If I had to use only one word to describe the movie it would be “poignant.” Many people with no interest in the game of Go, or any game for that matter, would have little, if any, interest in watching a movie, especially a documentary, about a mere game, possibly considering it dry and uninteresting. They would be sorely mistaken. Games are played by human beings and we humans are emotional creatures. Only a psychopath could watch this movie without having feelings evoked. When something is gained something is also lost. The computer program known as AlphaGo gained a victory for artificial intelligence when man lost yet another battle with a machine.

Lee Sedol,

a 9-dan, the highest rank, professional Go player, who has won 18 World Titles, and is considered to be one of the all-time great Go players, lost the match to AlphaGo, 1-4, but won our hearts. Lee Sedol said, “I want my style of Go to be something different, something new, my own thing, something that no one has thought of before.” Unfortunately it was the silicon monster that showed something new, something that no one had thought of before. It is now known all the world over as “Move 37!” (https://www.youtube.com/watch?v=JNrXgpSEEIE)

“In Game Two, the Google machine made a move that no human ever would. And it was beautiful,” writes Cade Metz in Wired.

The move reminded me of the great Go Seigen,

considered to be one of the strongest players of all time, if not the greatest, because it was played on the inside, near the middle of the board, a type of move he made famous.


Lee Sedol vs AlphaGo Move 37 reactions and analysis

In the movie one hears, “Move 37 begat move 78.” From the aforementioned Wired article: “But in Game Four, the human made a move that no machine would ever expect. And it was beautiful too. Indeed, it was just as beautiful as the move from the Google machine—no less and no more. It showed that although machines are now capable of moments of genius, humans have hardly lost the ability to generate their own transcendent moments.” (https://www.wired.com/2016/03/two-moves-alphago-lee-sedol-redefined-future/)

Move 78 has become known as the Hand of God move.


Lee Sedol Hand of God Move 78 Reaction and Analysis

Lee Sedol won the fourth game, striking a glorious blow for humans. Unfortunately he lost the final game in a close, hard fought battle. It may have been the last game a human will ever win against any program as the next incarnation of AlphaGo beat the current world No. 1 ranking player Ke Jie,

3-0 in the Future of Go Summit in Wuzhen, China, played on 23, 25, and 27 May 2017.

Before the match it was commonly accepted that it would be at least a decade before any program was able to challenge the best human players. Beating Kasparov at Chess was considered child’s play to beating a human at Go. “The Game of Go is the holy grail of artificial intelligence. Everything we’ve ever tried in AI, it just falls over when you try the game of Go.” – Dave Silver Lead Researcher for AlphaGo

While watching the movie the thought crossed my mind that what I was watching was a watershed moment in the history of mankind, analogous to Neal Armstrong’s “That’s one small step for man, one giant leap for mankind.”

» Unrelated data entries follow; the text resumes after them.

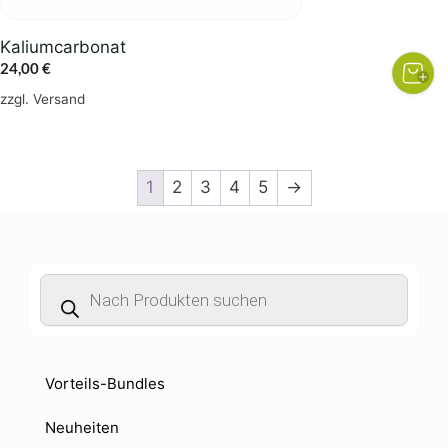
Kaliumcarbonat
24,00
€
zzgl.
Versand
1
2
3
4
5
→
Products
search
Vorteils-Bundles
Neuheiten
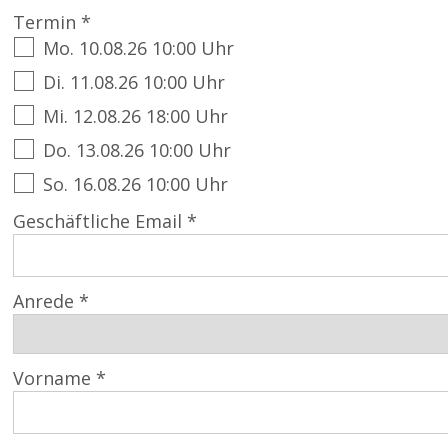
Termin *
Mo. 10.08.26 10:00 Uhr
Di. 11.08.26 10:00 Uhr
Mi. 12.08.26 18:00 Uhr
Do. 13.08.26 10:00 Uhr
So. 16.08.26 10:00 Uhr
Geschäftliche Email *
Anrede *
Vorname *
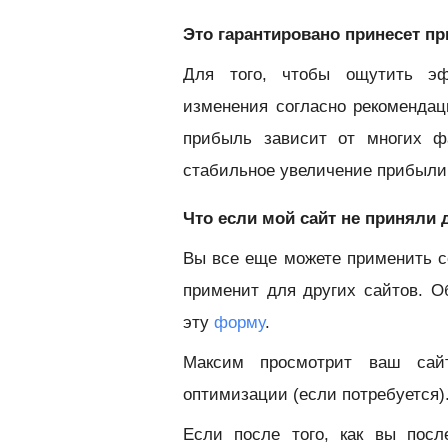
Это гарантировано принесет п
Для того, чтобы ощутить эф
изменения согласно рекоменда
прибыль зависит от многих ф
стабильное увеличение прибыли
Что если мой сайт не приняли
Вы все еще можете применить с
применит для других сайтов. О
эту
форму
.
Максим просмотрит ваш сай
оптимизации (если потребуется)
Если после того, как вы пос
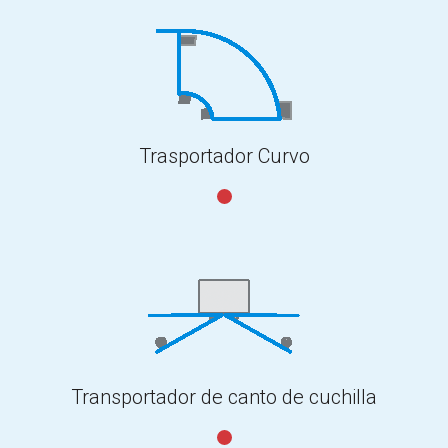
Trasportador Curvo
Transportador de canto de cuchilla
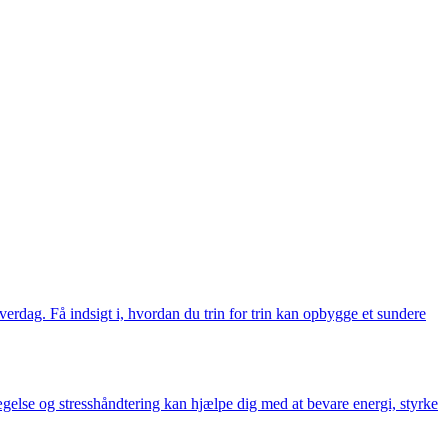
verdag. Få indsigt i, hvordan du trin for trin kan opbygge et sundere
vægelse og stresshåndtering kan hjælpe dig med at bevare energi, styrke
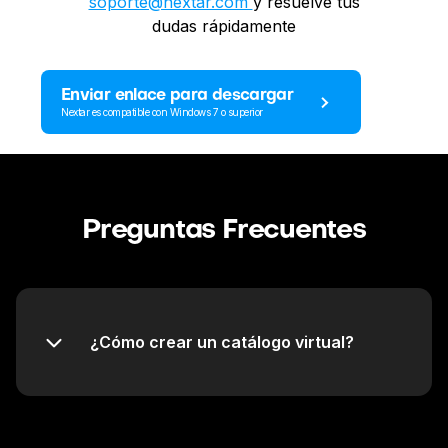
soporte@nextar.com
y resuelve tus
dudas rápidamente
Enviar enlace para descargar
Nextar es compatible con Windows 7 o superior
Preguntas Frecuentes
¿Cómo crear un catálogo virtual?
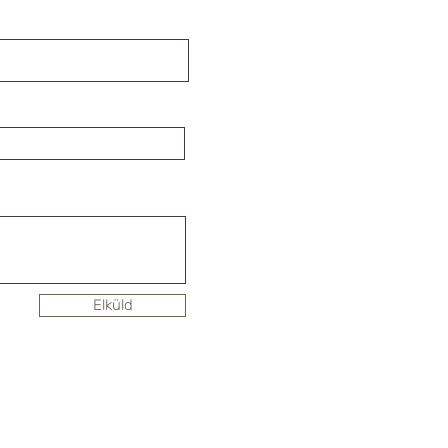
Elküld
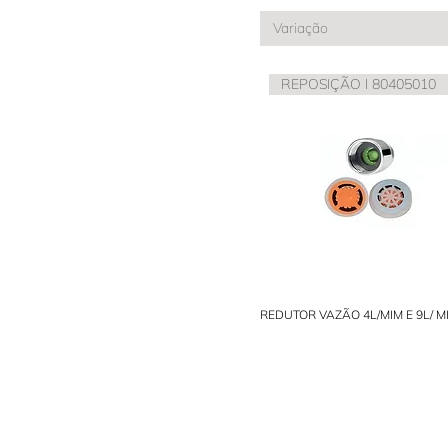
Variação
REPOSIÇÃO l 80405010
REDUTOR VAZÃO 4L/MIM E 9L/ M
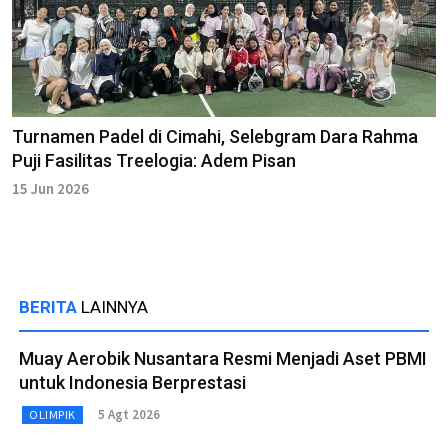
Turnamen Padel di Cimahi, Selebgram Dara Rahma
Puji Fasilitas Treelogia: Adem Pisan
15 Jun 2026
BERITA
LAINNYA
Muay Aerobik Nusantara Resmi Menjadi Aset PBMI
untuk Indonesia Berprestasi
5 Agt 2026
OLIMPIK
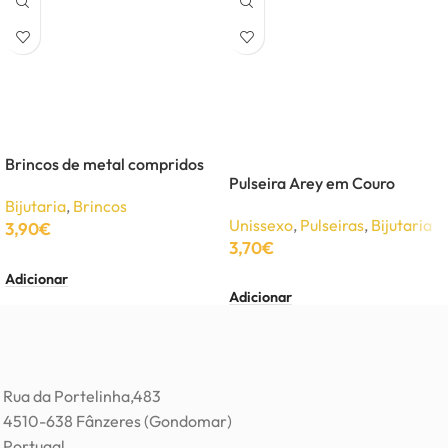
Brincos de metal compridos
Pulseira Arey em Couro
Bijutaria
,
Brincos
Unissexo
,
Pulseiras
,
Bijutaria
3,90
€
3,70
€
Adicionar
Adicionar
Rua da Portelinha,483
4510-638 Fânzeres (Gondomar)
Portugal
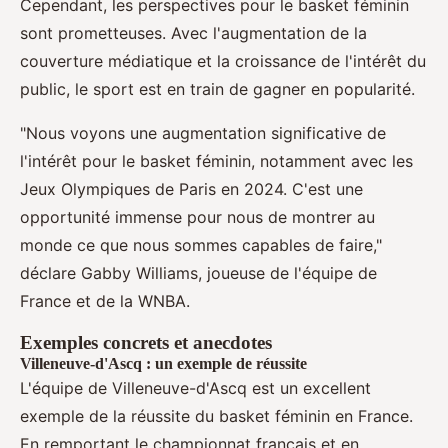
Cependant, les perspectives pour le basket féminin
sont prometteuses. Avec l'augmentation de la
couverture médiatique et la croissance de l'intérêt du
public, le sport est en train de gagner en popularité.
"Nous voyons une augmentation significative de
l'intérêt pour le basket féminin, notamment avec les
Jeux Olympiques de Paris en 2024. C'est une
opportunité immense pour nous de montrer au
monde ce que nous sommes capables de faire,"
déclare Gabby Williams, joueuse de l'équipe de
France et de la WNBA.
Exemples concrets et anecdotes
Villeneuve-d'Ascq : un exemple de réussite
L'équipe de Villeneuve-d'Ascq est un excellent
exemple de la réussite du basket féminin en France.
En remportant le championnat français et en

“We think of DeepMind as kind of an Apollo program effort for AI. Our mission is to fundamentally understand intelligence and recreate it artificially.” – Demis Hassabis Co-Founder & CEO, DeepMind

A comment from a member of the AlphaGo team has stuck with me: “We do not understand enough about Go to understand what AlphaGo is doing.” I cannot help but wonder if, in the future when programs are exponentially more powerful, humans will allow the programs to make decisions for them while not understanding why those decisions have been made…

This is a great movie. The Chess player IM Boris Kogan said, “The measure of a man is how he comes back after a defeat.” In the two months after Lee Sedol lost to the computer program known as AlphaGo he won every match he played against human opponents.

We have truly entered a Brave New World.